What is the Israeli-made malware that WhatsApp has said was used to snoop on journalists and activists around the world this summer, including in India? Are you personally at risk, and should you stop using WhatsApp?

Whatsapp, whatsapp spying, spyware pegasus, What is spyware Pegasus, What is Pegasus, Pegasus India, Whatsapp spyware, Pegasus Israel, Indian Express Explained WhatsApp, which is owned by Facebook, is the world’s most popular messaging app, with more than 1.5 billion users worldwide. About a quarter of those users — more than 400 million, or 40 crore — are in India, WhatsApp’s biggest market.
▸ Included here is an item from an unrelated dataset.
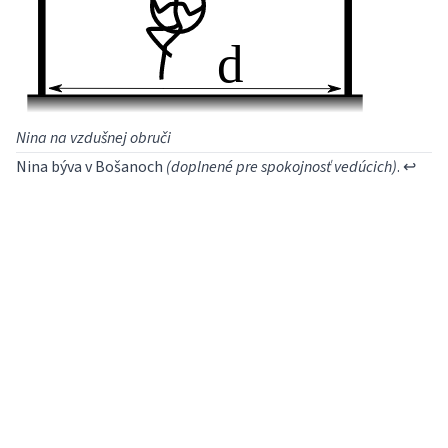
Nina na vzdušnej obruči
Nina býva v Bošanoch
(doplnené pre spokojnosť vedúcich)
.
↩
On Thursday, The Indian Express reported that the popular messaging platform WhatsApp was used to spy on journalists and human rights activists in India earlier this year. The surveillance was carried out using a spyware tool called Pegasus, which has been developed by an Israeli firm, the NSO Group.

WhatsApp sued the NSO Group in a federal court in San Francisco on Tuesday, accusing it of using WhatsApp servers in the United States and elsewhere “to send malware to approximately 1,400 mobile phones and devices (‘Target Devices’)… for the purpose of conducting surveillance of specific WhatsApp users (‘Target Users’)”.

The surveillance was carried out “between in and around April 2019 and May 2019” on users in 20 countries across four continents, WhatsApp said in its complaint.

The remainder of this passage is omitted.